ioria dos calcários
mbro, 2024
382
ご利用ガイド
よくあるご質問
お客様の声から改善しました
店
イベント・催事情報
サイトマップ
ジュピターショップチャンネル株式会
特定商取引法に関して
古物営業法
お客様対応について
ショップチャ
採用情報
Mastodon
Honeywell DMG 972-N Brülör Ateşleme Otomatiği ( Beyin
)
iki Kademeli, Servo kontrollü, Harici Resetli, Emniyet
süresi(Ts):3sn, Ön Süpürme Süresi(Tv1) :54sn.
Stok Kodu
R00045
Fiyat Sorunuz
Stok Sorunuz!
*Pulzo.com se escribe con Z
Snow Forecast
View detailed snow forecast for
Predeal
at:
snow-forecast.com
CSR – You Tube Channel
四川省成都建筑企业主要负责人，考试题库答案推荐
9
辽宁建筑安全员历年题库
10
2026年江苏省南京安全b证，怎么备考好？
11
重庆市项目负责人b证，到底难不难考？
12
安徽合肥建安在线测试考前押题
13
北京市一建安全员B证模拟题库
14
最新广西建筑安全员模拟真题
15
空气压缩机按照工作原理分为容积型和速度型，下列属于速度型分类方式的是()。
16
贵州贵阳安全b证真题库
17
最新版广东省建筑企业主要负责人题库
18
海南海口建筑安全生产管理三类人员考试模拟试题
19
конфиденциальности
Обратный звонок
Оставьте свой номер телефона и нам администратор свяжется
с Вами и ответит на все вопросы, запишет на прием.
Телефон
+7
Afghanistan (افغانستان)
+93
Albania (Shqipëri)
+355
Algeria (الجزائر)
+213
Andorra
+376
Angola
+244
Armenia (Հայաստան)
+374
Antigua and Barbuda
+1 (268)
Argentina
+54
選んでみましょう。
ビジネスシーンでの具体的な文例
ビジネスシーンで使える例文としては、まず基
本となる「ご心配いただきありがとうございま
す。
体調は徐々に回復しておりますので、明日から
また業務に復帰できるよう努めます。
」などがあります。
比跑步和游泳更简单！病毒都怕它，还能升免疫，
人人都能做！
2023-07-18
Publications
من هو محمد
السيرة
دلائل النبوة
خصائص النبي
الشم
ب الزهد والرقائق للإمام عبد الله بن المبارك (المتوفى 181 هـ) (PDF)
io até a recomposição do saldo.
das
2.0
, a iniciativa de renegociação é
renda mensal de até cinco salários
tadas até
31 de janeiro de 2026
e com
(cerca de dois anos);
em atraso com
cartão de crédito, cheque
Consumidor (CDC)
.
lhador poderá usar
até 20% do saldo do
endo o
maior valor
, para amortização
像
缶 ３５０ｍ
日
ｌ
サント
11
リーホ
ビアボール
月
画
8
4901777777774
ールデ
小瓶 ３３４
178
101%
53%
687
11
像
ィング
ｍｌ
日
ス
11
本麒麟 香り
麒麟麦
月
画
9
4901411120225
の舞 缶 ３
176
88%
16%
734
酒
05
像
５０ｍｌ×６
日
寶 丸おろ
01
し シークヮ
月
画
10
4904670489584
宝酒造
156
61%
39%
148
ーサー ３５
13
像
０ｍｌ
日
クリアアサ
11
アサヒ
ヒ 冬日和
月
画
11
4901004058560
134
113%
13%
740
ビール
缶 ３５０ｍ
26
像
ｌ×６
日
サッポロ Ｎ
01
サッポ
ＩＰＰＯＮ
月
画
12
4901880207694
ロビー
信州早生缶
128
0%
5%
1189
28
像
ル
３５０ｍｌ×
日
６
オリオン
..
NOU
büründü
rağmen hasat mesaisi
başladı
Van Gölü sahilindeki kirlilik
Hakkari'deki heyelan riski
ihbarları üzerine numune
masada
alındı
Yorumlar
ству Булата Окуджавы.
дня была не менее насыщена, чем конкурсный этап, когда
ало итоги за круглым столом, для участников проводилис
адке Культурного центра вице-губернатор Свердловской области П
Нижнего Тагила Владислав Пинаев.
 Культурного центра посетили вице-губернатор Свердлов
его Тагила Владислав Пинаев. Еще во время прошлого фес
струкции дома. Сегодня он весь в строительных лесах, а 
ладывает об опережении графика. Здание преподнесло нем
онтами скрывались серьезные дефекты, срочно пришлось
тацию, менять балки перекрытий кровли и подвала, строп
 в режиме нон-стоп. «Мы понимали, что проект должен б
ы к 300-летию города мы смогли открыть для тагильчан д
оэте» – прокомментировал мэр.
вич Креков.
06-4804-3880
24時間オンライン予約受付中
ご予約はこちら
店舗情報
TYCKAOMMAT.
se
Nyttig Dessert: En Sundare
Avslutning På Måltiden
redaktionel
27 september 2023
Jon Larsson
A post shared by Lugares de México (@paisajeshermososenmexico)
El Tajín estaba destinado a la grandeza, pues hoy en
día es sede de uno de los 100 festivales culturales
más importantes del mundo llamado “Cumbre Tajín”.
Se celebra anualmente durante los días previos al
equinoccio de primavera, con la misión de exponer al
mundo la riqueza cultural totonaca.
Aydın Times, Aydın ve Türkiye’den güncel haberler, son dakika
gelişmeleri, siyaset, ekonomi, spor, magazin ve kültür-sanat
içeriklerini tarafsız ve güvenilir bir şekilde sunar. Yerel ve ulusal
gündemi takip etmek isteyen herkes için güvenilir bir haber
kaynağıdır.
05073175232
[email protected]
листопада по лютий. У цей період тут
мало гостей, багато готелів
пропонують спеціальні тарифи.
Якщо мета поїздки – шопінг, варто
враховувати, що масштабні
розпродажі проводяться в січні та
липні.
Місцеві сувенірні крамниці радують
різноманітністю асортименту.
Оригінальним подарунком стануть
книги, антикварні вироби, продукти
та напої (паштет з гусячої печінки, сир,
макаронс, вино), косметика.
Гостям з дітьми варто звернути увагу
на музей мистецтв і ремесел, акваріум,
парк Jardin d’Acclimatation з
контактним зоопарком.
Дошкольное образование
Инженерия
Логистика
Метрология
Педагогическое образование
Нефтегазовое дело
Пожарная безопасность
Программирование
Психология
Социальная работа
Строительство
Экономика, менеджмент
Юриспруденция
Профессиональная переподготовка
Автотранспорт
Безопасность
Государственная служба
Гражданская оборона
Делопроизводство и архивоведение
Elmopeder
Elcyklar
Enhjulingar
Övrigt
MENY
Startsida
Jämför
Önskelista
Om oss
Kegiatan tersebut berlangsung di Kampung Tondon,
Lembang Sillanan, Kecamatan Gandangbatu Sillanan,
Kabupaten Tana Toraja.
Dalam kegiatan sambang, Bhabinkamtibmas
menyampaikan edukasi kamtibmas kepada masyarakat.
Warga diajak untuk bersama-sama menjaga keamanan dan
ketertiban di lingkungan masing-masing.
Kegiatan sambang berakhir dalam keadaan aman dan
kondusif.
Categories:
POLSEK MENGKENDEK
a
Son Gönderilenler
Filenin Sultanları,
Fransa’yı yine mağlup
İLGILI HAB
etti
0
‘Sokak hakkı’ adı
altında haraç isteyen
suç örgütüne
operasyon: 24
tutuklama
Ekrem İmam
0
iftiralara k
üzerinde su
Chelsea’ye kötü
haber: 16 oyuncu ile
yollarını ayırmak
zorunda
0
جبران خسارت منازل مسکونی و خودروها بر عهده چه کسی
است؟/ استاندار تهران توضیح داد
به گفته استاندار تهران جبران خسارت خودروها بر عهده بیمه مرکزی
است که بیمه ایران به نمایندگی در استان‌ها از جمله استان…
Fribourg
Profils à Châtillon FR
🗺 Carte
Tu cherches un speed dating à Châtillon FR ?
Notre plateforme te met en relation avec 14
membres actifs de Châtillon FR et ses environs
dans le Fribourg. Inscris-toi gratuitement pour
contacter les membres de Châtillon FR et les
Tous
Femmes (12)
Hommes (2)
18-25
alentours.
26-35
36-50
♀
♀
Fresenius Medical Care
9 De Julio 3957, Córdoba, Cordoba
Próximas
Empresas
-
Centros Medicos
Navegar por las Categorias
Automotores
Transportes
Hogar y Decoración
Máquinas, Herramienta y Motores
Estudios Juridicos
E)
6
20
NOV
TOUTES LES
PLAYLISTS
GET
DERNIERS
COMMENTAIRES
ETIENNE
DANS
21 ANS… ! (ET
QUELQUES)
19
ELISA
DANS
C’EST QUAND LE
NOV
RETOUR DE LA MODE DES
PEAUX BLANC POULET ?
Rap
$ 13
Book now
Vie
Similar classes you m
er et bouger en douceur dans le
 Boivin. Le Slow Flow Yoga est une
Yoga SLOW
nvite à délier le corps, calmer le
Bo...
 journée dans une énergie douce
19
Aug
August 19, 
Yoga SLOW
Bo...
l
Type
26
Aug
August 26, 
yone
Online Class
++++++++++
## YOUR ASSIGNMENT
Could you reproduce exactly the lines of the entries above, from the one with "на музей мистецтв" through the one with "Социальная работа", and nothing else?

## RESPONSE TO THE EXERCISE
на музей мистецтв і ремесел, акваріум,
парк Jardin d’Acclimatation з
контактним зоопарком.
Дошкольное образование
Инженерия
Логистика
Метрология
Педагогическое образование
Нефтегазовое дело
Пожарная безопасность
Программирование
Психология
Социальная работа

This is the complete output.